Your answer must be the full set of records, copied exactly, with no pictures in it.

[RECORDS TO USE Boundary: Start]

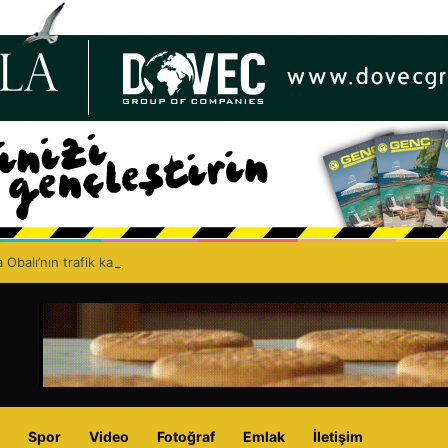
 Obalı’nın trafik kazasında hayatını kaybetmesinin ardından isyan etti: A
Spor
Video
Fotoğraf
Emlak
İletişim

[RECORDS TO USE Boundary: End]

[FINISHED TASK]
 Obalı’nın trafik kazasında hayatını kaybetmesinin ardından isyan etti: A
Spor
Video
Fotoğraf
Emlak
İletişim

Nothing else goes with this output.